In its World Economic Outlook published today, the IMF said economies around the world have been more negatively impacted in the first half of the year than it had anticipated and recovery has been more gradual than previously forecast.
The IMF has lowered forecasts for global growth this year by an additional 1.9%, compared to its forecast in April, and it now expects global GDP to shrink by 4.9% in 2020.
Next year, it said it expects activity to recover by 5.4%.
But this would still leave the level of global GDP next year 6.5% lower than it had been forecast to be back in January of this year.
The IMF also warned today that the impact of Covid-19 on low income households will be “particularly acute.”
Using data from the International Labour Organisation, it said the reduction in global work hours from the fourth quarter of 2019 to the first quarter of 2020, is equivalent to the loss of 130 million full time jobs.
It forecasts that the second quarter of this year could see the equivalent loss of 300 million full time jobs.
The IMF said it believes that around 80% of the estimated 2 billion casually employed people around the world will have been affected.
The impact will be most severe on low skilled and low income households who do not have the option of working from home, it added.
In countries where recovery has begun, the IMF still expects a negative economic impact with continued social distancing and lower productivity from new health and safety practices in workplaces.
The IMF said the coronavirus pandemic is taking a severe toll on Europe, with the euro area economy set to plunge by 10.2% this year.
The updated World Economic Outlook was dramatically worse than the April forecasts, and shows that even Germany will contract by 7.8% while other countries fare much worse.
France’s GDP is expected to plunge 12.5% while Italy and Spain could shrink by 12.8%.
Britain also is likely to see a double-digit decline, with its economy contracting by 10.2%, the IMF said.
Today’s outlook from the IMF also predicts that the US economy will contract 8% in 2020, but China will eke out 1% growth.

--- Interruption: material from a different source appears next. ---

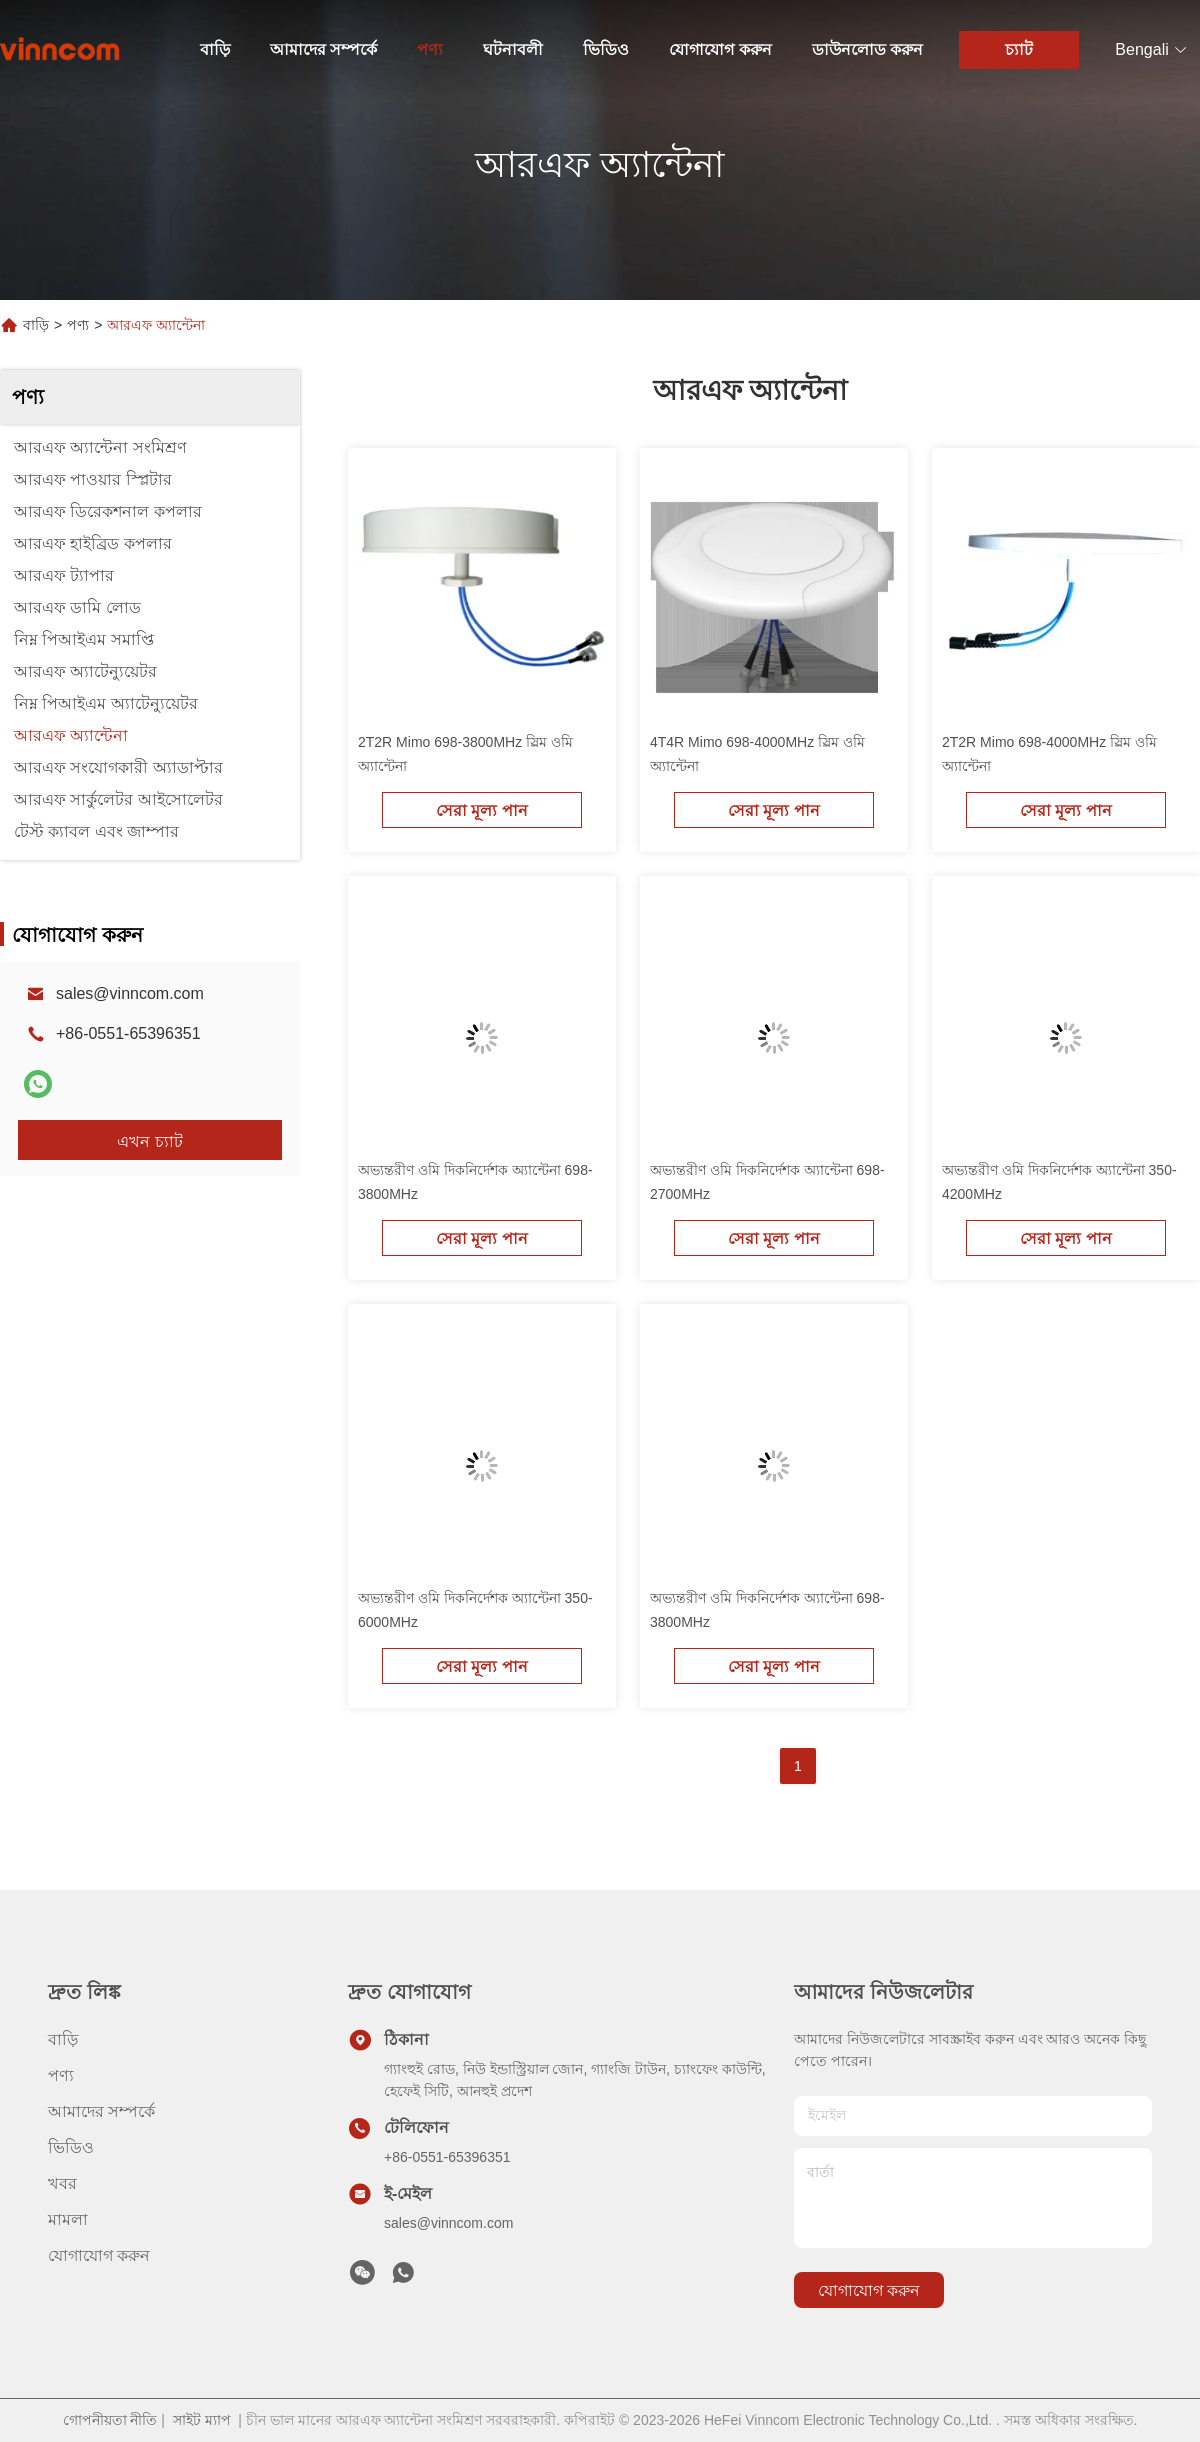 This screenshot has height=2442, width=1200. What do you see at coordinates (1019, 49) in the screenshot?
I see `চ্যাট` at bounding box center [1019, 49]. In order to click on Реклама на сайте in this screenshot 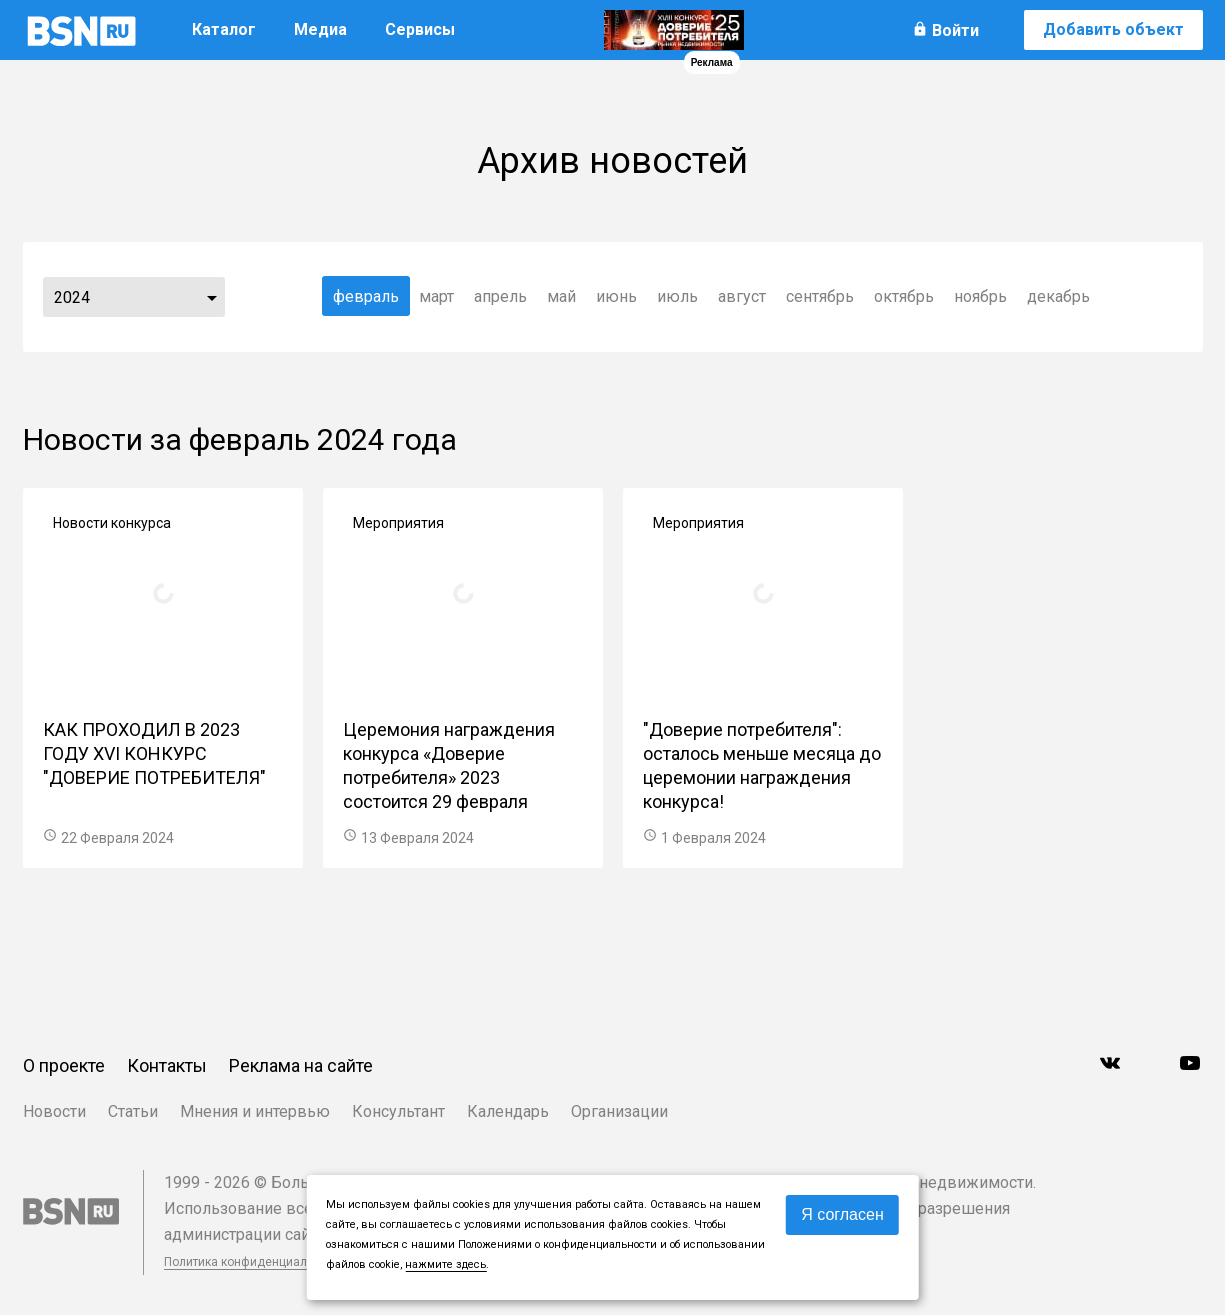, I will do `click(301, 1065)`.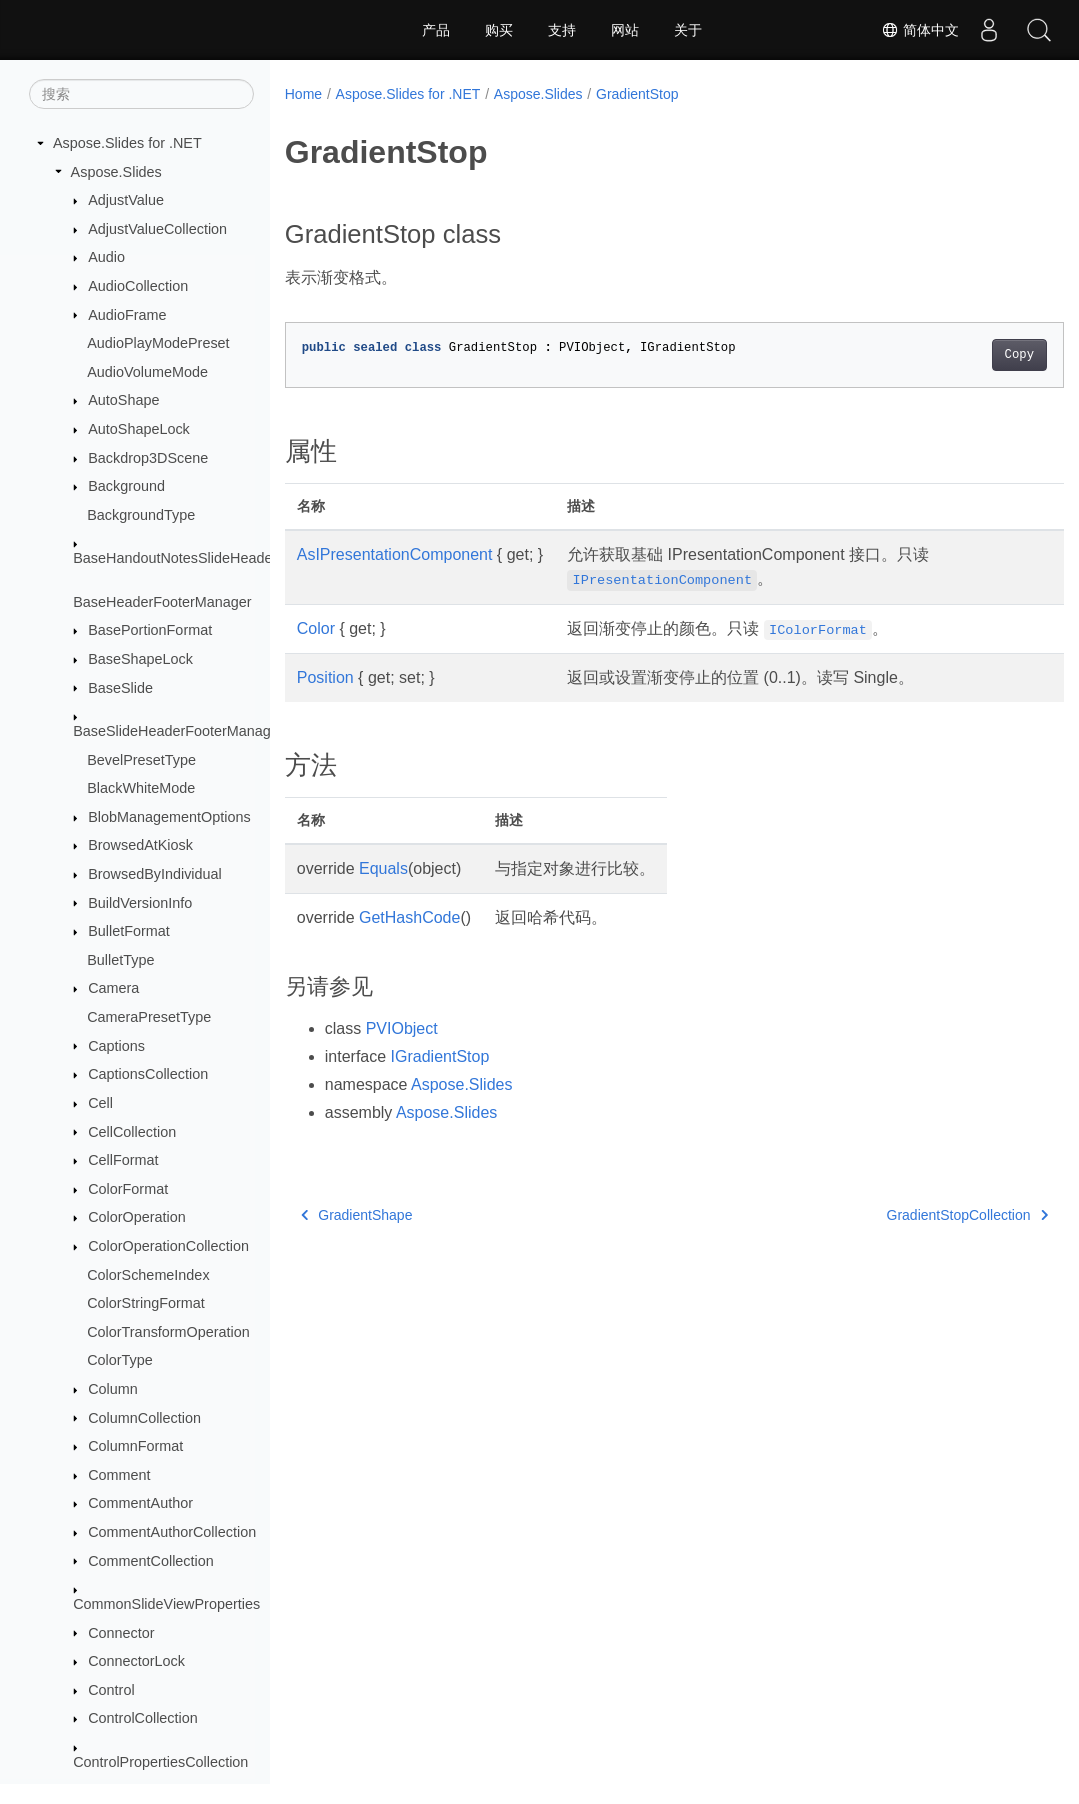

The IMF also said that key emerging market economies are taking a severe hit to GDP amid the coronavirus pandemic, with India seeing the first contraction in decades.
Its updated World Economic Outlook shows India’s GDP will fall 4.5% this year, far worse than expected in April just after the pandemic first took hold outside of China.
Mexico will see a double digit decline of 10.5% while Brazil just misses that mark with a drop of 9.1%.
Argentina is projected to fall 9.9%, with the country already in the middle of a massive debt crunch on top of the health and economic crises after once again defaulting on its foreign obligations.
During the global financial crisis in 2009, these emerging markets, along with China, were booming, supporting the global economy even as advanced nations faced severe recessions.
Meanwhile, South Africa’s GDP is seen dropping 8%, while oil-producer Nigeria falls 5.4%, the IMF said today.